Middle England's dirty secret
Published 23 August 2007
Ayckbourn hides unpleasant truths under a shiny veneer of humour How the Other Half Loves Theatre Royal Bath
From the moment that Marsha Fitzalan, playing the adulterous suburban housewife Fiona Foster, flits across the stage in a pair of fluffy white mules and a long satin housecoat, it is clear that Alan Ayckbourn's How the Other Half Loves is - in part - a loving paean to the 1970s. Telephones with sliding dials, sherry before dinner and avocado starters are a few of the details carefully recreated in Paul Farnsworth's set. But this sly analysis of the marital state in the era of Pan's People is more than an exercise in nostalgia.

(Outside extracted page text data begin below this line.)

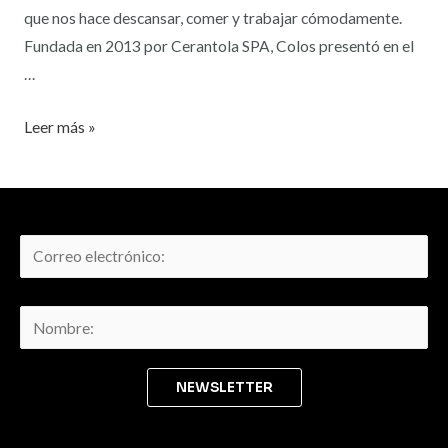
que nos hace descansar, comer y trabajar cómodamente.
Fundada en 2013 por Cerantola SPA, Colos presentó en el
…
Leer más »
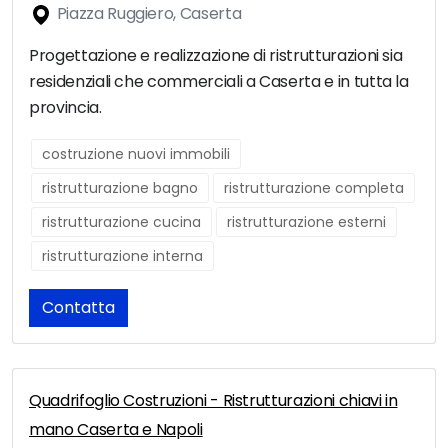
Piazza Ruggiero, Caserta
Progettazione e realizzazione di ristrutturazioni sia
residenziali che commerciali a Caserta e in tutta la
provincia.
costruzione nuovi immobili
ristrutturazione bagno
ristrutturazione completa
ristrutturazione cucina
ristrutturazione esterni
ristrutturazione interna
Contatta
Quadrifoglio Costruzioni - Ristrutturazioni chiavi in
mano Caserta e Napoli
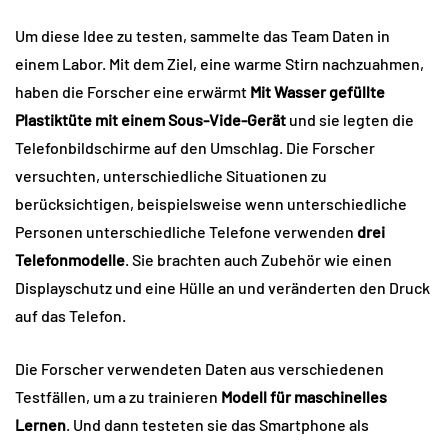
Um diese Idee zu testen, sammelte das Team Daten in
einem Labor. Mit dem Ziel, eine warme Stirn nachzuahmen,
haben die Forscher eine erwärmt
Mit Wasser gefüllte
Plastiktüte mit einem Sous-Vide-Gerät
und sie legten die
Telefonbildschirme auf den Umschlag. Die Forscher
versuchten, unterschiedliche Situationen zu
berücksichtigen, beispielsweise wenn unterschiedliche
Personen unterschiedliche Telefone verwenden
drei
Telefonmodelle
. Sie brachten auch Zubehör wie einen
Displayschutz und eine Hülle an und veränderten den Druck
auf das Telefon.
Die Forscher verwendeten Daten aus verschiedenen
Testfällen, um a zu trainieren
Modell für maschinelles
Lernen
. Und dann testeten sie das Smartphone als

The Fosters, a posh couple, are presented alongside the Phillipses, an earnestly left-wing couple. This quartet is rounded out by a third pair, the fundamentally creepy and hopelessly maladjusted Featherstones. Mrs Foster is having an affair with Mr Phillips, but the lovers bring the Featherstones into the goings-on as a convenient pretext.
While the play did make me laugh, Ayckbourn's droll lines and Alan Strachan's silky direction don't half put the boot into the state of affairs. Affairs being the keyword, of course. While everyone is either actually doing it, or suspecting everyone else of doing it, adult life is rather fraught. Posh Fiona finds her other half a complete plonker, while Guardian-fixated Teresa Phillips (Claudia Elmhirst) gets the hots for her nasty, drunken hubby, Bob (Richard Stacey), only after he has smacked her around a bit. Chez Featherstone, William (Paul Kemp) treats Mary (Amanda Royle) in turn like a disobedient child or a badly trained pet. He smacks her on the hand when she disobeys him, and orders her to "Sit" on arrival at the Fosters' dinner party, as if she were the Blue Peter dog.

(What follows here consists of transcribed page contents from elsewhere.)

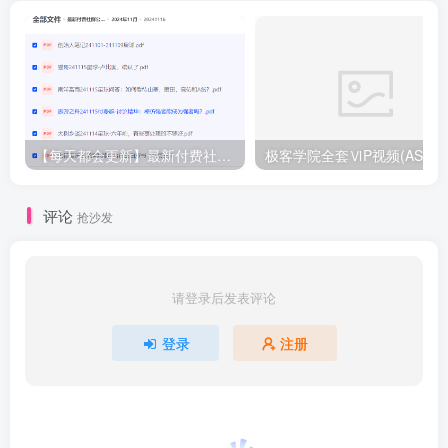
【每天都会更新】最新付费社群公众号文章
极客学院全套ⅥP视频(AS版)
评论
抢沙发
请登录后发表评论
登录
注册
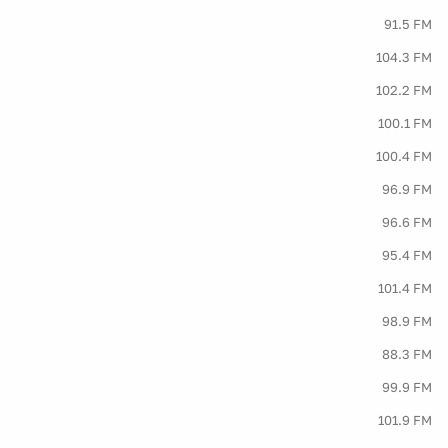
91.5 FM
104.3 FM
102.2 FM
100.1 FM
100.4 FM
96.9 FM
96.6 FM
95.4 FM
101.4 FM
98.9 FM
88.3 FM
99.9 FM
101.9 FM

Ayckbourn is always at his best when drawing attention to the cellulite on the rump of Middle England, and here he does not disappoint. Frank Foster (Nicholas le Provost) may be genteel enough to find it necessary to call loo roll "bathroom stationery", but he is not brave enough to sit down and really get to grips with the froideur at the heart of his marriage, while Teresa Phillips, a young mother forever writing unpublished letters to the Guardian about global wrongs, is blind to the domestic indifference that has beset her home.
The dramatic twist is that the world of the Fosters and the world of the Phillipses operate at the same time, in the same set. The Fosters' wallpapered drawing room and the Phillipses' badly painted lounge are presented simultaneously, the conversations dovetailing in and out of one another. It's a bit like watching one of those films where two different scenes are played out at once, the screen cut in half by a vertical line. The dinner-party scene takes this conceit to giddy heights. For two different parties on two separate nights, the settings are woven so carefully together that spilt soup in one house must double up for a leaking loo in the next. With its increasing undertow of violence and disgust, Ayckbourn's double supper makes Abigail's Party, another period charmer with suburban folk in maxi dresses, look like a picnic.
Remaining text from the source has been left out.